** INPUT FOR THIS TASK follows **

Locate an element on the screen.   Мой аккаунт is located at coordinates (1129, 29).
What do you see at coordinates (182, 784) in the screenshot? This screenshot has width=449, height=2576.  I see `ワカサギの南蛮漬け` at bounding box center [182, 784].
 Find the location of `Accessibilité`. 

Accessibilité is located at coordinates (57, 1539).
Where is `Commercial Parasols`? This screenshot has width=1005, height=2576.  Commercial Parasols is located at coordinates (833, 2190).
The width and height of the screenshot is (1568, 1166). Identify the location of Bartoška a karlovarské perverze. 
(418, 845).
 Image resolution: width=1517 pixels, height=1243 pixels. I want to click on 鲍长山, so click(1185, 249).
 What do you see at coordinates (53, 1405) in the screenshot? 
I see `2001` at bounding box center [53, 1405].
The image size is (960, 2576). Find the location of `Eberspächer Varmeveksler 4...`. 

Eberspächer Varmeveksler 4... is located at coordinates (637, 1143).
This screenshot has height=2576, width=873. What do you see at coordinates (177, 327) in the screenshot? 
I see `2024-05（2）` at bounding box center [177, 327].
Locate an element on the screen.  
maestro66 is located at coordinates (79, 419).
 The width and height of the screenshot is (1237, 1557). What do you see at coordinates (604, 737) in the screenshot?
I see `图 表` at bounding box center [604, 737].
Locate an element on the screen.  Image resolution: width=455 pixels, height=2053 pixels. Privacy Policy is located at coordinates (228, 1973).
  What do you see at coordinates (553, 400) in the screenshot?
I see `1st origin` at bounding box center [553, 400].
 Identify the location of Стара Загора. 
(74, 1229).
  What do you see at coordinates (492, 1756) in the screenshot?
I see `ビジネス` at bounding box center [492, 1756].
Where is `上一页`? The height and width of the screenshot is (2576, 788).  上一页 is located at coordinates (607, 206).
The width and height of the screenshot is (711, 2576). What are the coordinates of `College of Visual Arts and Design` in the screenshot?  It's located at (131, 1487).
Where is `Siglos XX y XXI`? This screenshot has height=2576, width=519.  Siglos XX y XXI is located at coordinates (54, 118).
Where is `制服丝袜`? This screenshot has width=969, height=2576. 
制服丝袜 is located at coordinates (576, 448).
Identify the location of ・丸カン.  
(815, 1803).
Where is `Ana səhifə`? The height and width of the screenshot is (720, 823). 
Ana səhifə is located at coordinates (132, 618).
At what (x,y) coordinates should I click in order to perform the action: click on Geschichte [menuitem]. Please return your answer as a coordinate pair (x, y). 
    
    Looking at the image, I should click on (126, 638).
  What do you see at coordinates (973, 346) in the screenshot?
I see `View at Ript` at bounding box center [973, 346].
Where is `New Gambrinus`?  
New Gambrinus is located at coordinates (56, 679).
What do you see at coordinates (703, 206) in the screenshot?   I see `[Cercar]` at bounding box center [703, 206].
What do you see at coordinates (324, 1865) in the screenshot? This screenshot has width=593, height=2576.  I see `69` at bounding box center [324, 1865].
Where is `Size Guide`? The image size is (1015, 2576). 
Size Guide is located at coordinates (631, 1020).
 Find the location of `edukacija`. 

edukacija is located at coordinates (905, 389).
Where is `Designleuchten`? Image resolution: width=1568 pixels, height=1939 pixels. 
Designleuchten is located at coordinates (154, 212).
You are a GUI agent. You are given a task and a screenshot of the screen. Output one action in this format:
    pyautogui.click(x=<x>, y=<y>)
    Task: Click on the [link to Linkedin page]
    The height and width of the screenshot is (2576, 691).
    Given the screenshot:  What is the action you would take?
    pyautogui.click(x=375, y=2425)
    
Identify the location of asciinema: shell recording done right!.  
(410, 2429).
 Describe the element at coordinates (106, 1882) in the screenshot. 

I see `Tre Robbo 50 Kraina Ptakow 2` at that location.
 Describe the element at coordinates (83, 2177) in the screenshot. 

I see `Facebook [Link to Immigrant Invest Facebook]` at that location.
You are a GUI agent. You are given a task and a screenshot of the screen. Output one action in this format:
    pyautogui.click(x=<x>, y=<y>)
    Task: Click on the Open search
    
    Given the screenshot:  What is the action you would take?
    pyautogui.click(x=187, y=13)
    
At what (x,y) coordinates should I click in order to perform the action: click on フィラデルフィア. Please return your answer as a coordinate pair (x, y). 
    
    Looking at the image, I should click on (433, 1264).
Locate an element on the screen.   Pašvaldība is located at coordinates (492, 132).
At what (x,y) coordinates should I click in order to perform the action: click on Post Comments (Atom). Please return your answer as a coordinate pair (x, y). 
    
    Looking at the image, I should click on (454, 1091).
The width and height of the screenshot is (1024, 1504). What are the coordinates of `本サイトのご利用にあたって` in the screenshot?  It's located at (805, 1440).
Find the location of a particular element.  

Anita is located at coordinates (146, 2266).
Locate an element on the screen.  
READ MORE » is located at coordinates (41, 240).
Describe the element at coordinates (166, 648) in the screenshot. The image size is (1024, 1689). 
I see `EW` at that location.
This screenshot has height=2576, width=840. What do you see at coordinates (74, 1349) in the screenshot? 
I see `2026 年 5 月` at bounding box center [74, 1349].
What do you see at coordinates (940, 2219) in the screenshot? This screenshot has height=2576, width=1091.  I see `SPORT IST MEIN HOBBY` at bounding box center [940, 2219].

** End of INPUT FOR THIS TASK **

*WHAT TO WORK ON*. Only the lines from the first line of the records through the line containing "What do you see at coordinates (182, 784)" should be repeated, exactly as they appear.

*EXERCISE OUTPUT*.
Locate an element on the screen.   Мой аккаунт is located at coordinates (1129, 29).
What do you see at coordinates (182, 784) in the screenshot? This screenshot has width=449, height=2576.  I see `ワカサギの南蛮漬け` at bounding box center [182, 784].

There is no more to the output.